More frequently, tragically, philosophy will be mocked, laughed at or simply rejected as a "thing of the past" if not a sad or pedantic endeavour.

Interestingly, a similar behaviour can be found in relation to modern history and politics. Here we will find even more reactive moves, hushed tones, impatience and clearly automatic refusal to discuss anything.

What these phenomena show is that the corporate world is marked simultaneously by the excision of philosophy, history and politics in a reactive, automatic, preemptive way.

One characteristic of current professional practices, especially in the more technology-centred areas, is that all our work, all our interactions occur in a void, where entire areas of human knowledge do not exist or are reduced in extreme manner. We operate in a context that has been emptied of philosophy, history and political rationality.  In this world, what is given-as-a-fact of consensual understanding is sufficient and does not leave room for other forms of rationality.

Speaking of the Technology and Computer-centred professions, I am not surprised anymore that one of the best ways to make a text invisible to the practitioners and experts is to label it as “philosophy.”  This proves the idea that even a basic form of cultural focus can represent an effective way of information hiding.

Exceptionally, when it becomes possible to engage people in a philosophical or historical discussion, those with sufficient experience and insight will end up acknowledging that there are metaphysical and scientific presuppositions at the base of everything we do and say. These presuppositions may be known or not, but they exist anyway.

Wise people will also recognise that the greatest dangers to our thinking come from unexamined presuppositions. effectively from our era’s ideological roots. There are ideologies also in our professional work and this cannot be denied when we do even a minimal analysis of our work.

In the Security professions it not strange to see anymore a persistent deviation which causes us to forget the social-historical context of our practices.
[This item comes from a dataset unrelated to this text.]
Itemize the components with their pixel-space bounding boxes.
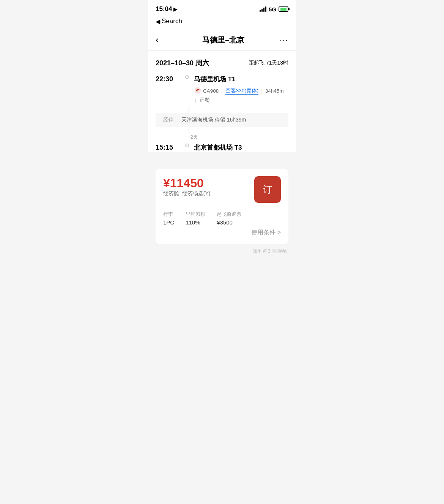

While we speak of technology and transformation, we operate as if the organisational, economic, regional and global contexts did not exist of even as we should not address those when considering "practical" matters.

But what could be more "practical" than understanding the purpose of something? Why can’t we see that there is no technical security without organisational security? Why do we leave to a handful of specialists the areas around this?

Now, I concede that perhaps the individual professional may chose a role where she or he safely ignores these aspects, but then the collective professional responsibility would remain and become even more pressing. And if not the professions, then the organisations themselves: there is a fundamental need to consider Security in the context of social interactions with all the enveloping circles of staff, contractors, partners, suppliers, customers and public and private entities.  This in turn requires a keen understanding of the social scenario, what has been called "Human Security" when looked at the levels of Governments and Nations.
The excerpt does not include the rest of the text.